Extracted records:

--- START ---

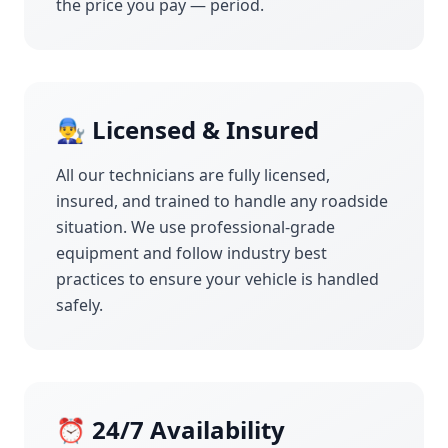
the price you pay — period.
👨‍🔧 Licensed & Insured
All our technicians are fully licensed,
insured, and trained to handle any roadside
situation. We use professional-grade
equipment and follow industry best
practices to ensure your vehicle is handled
safely.
⏰ 24/7 Availability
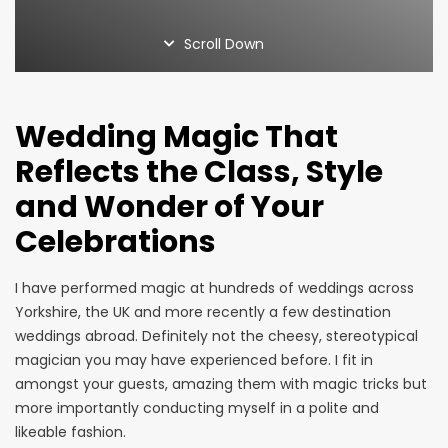
Home Page
Magic Blog
Scroll Down
Privacy Policy
Services
Suppliers
Wedding Magic That
Terms and Conditions
Thank You
Reflects the Class, Style
and Wonder of Your
Celebrations
I have performed magic at hundreds of weddings across
Yorkshire, the UK and more recently a few destination
weddings abroad. Definitely not the cheesy, stereotypical
magician you may have experienced before. I fit in
amongst your guests, amazing them with magic tricks but
more importantly conducting myself in a polite and
likeable fashion.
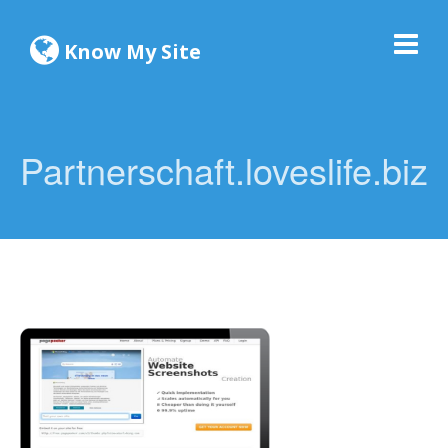
Know My Site
Partnerschaft.loveslife.biz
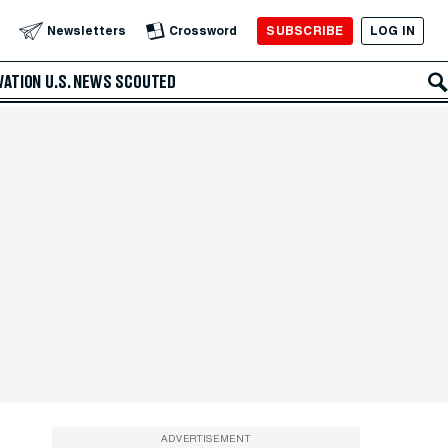
SUBSCRIBE
LOG IN
Newsletters
Crossword
VATION
U.S. NEWS
SCOUTED
ADVERTISEMENT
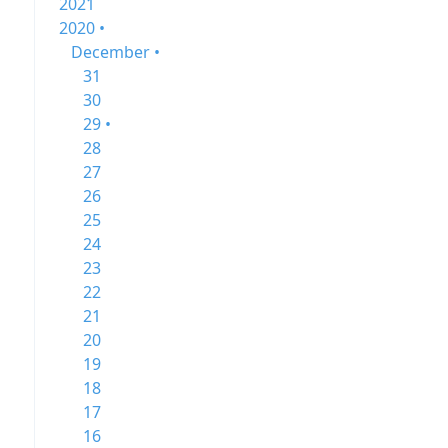
2021
2020 •
December •
31
30
29 •
28
27
26
25
24
23
22
21
20
19
18
17
16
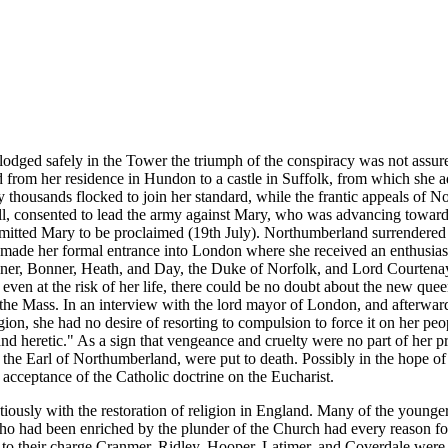
odged safely in the Tower the triumph of the conspiracy was not assur
from her residence in Hundon to a castle in Suffolk, from which she ad
try thousands flocked to join her standard, while the frantic appeals o
, consented to lead the army against Mary, who was advancing towards t
permitted Mary to be proclaimed (19th July). Northumberland surrendere
made her formal entrance into London where she received an enthusiasti
ner, Bonner, Heath, and Day, the Duke of Norfolk, and Lord Courtenay,
ven at the risk of her life, there could be no doubt about the new que
the Mass. In an interview with the lord mayor of London, and afterwards
ion, she had no desire of resorting to compulsion to force it on her peop
and heretic." As a sign that vengeance and cruelty were no part of he
 the Earl of Northumberland, were put to death. Possibly in the hope of
 acceptance of the Catholic doctrine on the Eucharist.
tiously with the restoration of religion in England. Many of the younge
o had been enriched by the plunder of the Church had every reason for
aid to their charge Cranmer, Ridley, Hooper, Latimer, and Coverdale wer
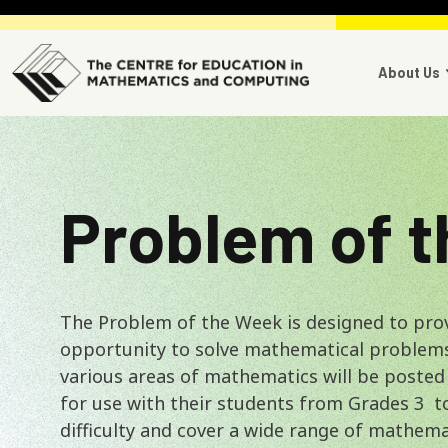
Skip to main content
Main 
About Us
Problem of 
The Problem of the Week is designed to pro
opportunity to solve mathematical problem
various areas of mathematics will be posted
for use with their students from Grades 3 t
difficulty and cover a wide range of mathema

--- END ---

§ DIRECTIONS FOR THIS TASK
Determine how many lines in the data include "have", and let the answer be that number alone.

§ OUTPUT
2